Prime Minister Scott Morrison said the $10 billion fund in the form of a cyclone reinsurance pool, or guarantee for insurers, was aimed at reducing unaffordable insurance premiums in hard-hit regions from Rockhampton to the Cape, and would make sure people there could access a policy.
A recent report by the Australian Competition and Consumer Commission (ACCC) found insurers in northern Australia experienced losses of approximately $856 million in the 12 years to 30 June 2018 and the main driver of high premiums in the north was the greater risk of natural disasters.
RACQ CEO David Carter said while this was good news for locals, a reinsurance pool must be well-designed and part of a broader package to offset the price pressures in the disaster-prone region.
“We’ve long been concerned about the affordability of insurance premiums in the north, and while this is a great start we look forward to working with the Government on the details,” Mr Carter said.
“As insurers, we’re seeing larger damage bills from weather events with rising reinsurance and rebuilding costs, and something needs to be done.
“We’re also seeing the devastating toll this damage has on our members and their communities. Together we all need to focus on steps to reduce the likelihood of damage to existing homes and avoid damage to new homes in the future.”
Mr Carter said RACQ was committed to passing on any benefits from the reinsurance pool to members, however, warned all levels of government needed to look more broadly at climate impacts for Queenslanders to see tangible reductions in premiums.
“It’s important the State and Federal Governments invest in mitigation and resilience measures alongside the pool, as well as a plan to tackle other weather threats, and looks at options like restructuring taxes to ease affordability concerns,” he said.
“We also need local councils to ensure urban planning doesn’t see new developments in high-risk areas.
“We’re committed to working with governments to identify key mitigation measures, like flood levees and coastal barriers, which could be rolled out across vulnerable parts of the State.
“Economically, affordable insurance and investment in mitigation makes sense.
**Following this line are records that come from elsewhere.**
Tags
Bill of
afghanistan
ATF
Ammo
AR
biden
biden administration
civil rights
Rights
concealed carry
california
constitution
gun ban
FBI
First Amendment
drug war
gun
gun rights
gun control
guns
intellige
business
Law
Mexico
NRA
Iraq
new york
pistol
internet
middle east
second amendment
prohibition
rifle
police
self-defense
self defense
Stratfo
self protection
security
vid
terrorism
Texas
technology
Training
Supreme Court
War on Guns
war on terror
Insurability of communities builds resilience and economic prosperity before, during and after disaster strikes.”
Mr Carter said there had been strong demand for mitigation grant and discount offers by Queenslanders in the worst-impacted areas looking to improve the safety of their own properties.
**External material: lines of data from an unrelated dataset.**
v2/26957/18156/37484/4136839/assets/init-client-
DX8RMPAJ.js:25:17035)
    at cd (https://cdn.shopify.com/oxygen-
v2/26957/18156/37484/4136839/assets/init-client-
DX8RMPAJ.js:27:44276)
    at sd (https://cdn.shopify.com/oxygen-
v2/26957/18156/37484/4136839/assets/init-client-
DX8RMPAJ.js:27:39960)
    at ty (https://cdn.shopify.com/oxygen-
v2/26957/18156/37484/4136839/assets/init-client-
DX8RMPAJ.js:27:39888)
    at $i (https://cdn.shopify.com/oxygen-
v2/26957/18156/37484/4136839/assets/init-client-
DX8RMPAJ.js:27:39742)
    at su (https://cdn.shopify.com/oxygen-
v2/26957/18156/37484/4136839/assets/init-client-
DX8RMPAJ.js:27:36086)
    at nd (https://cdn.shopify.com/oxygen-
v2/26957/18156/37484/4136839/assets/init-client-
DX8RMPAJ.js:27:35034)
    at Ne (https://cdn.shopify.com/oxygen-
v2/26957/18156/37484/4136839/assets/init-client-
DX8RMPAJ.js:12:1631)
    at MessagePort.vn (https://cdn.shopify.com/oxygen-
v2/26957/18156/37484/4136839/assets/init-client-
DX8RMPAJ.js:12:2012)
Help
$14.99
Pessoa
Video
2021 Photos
“In 2016, we introduced our RACQ Household Cyclone Resilience Program which provides up to a 20 percent discount on the cyclone portion of their insurance premium for members who undertake certain measures to safeguard their homes from cyclone damage,” he said.
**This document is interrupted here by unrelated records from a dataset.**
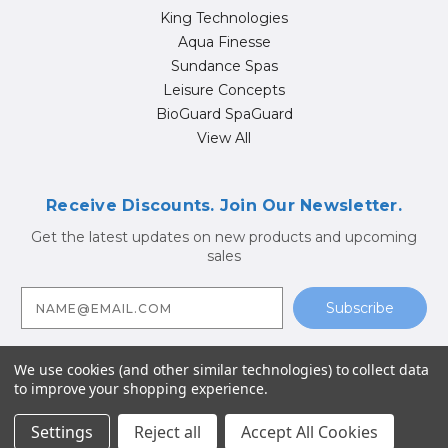
King Technologies
Aqua Finesse
Sundance Spas
Leisure Concepts
BioGuard SpaGuard
View All
Receive Discounts. Join Our Newsletter.
Get the latest updates on new products and upcoming
sales
E
m
a
i
l
A
We use cookies (and other similar technologies) to collect data
d
to improve your shopping experience.
d
© 2026 Hot Tub Supply Store | Jacuzzi® Brand Spa Parts |
r
Sundance Spa Parts
e
Settings
Reject all
Accept All Cookies
s
s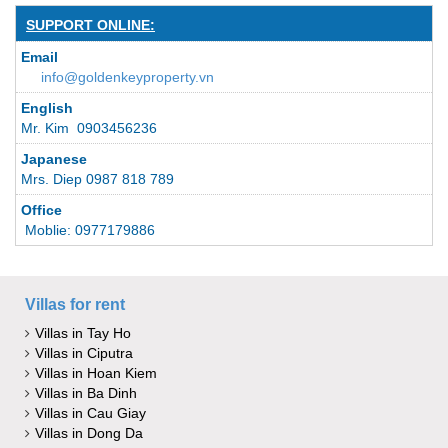
SUPPORT ONLINE:
Email
info@goldenkeyproperty.vn
English
Mr. Kim 0903456236
Japanese
Mrs. Diep 0987 818 789
Office
Moblie: 0977179886
Villas for rent
Villas in Tay Ho
Villas in Ciputra
Villas in Hoan Kiem
Villas in Ba Dinh
Villas in Cau Giay
Villas in Dong Da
“Then we saw the Queensland Government-backed Household Cyclone Resilience Program introduced to make homes safer and insurance in high-risk areas more affordable – that was so successful it took just weeks to fill the available grants.
“Queenslanders are crying out for support to make their properties safer, so we’re working with governments and industry to design a plan which leads to safer and more sustainable communities which will then lead to better insurability and lower premiums.”
A second scheme, known as the North Queensland Strata Title Resilience Pilot program, was also announced by the Government and would be a $40 million fund used to approve practical works aimed at reducing damage done by cyclones or cyclone-proofing their building.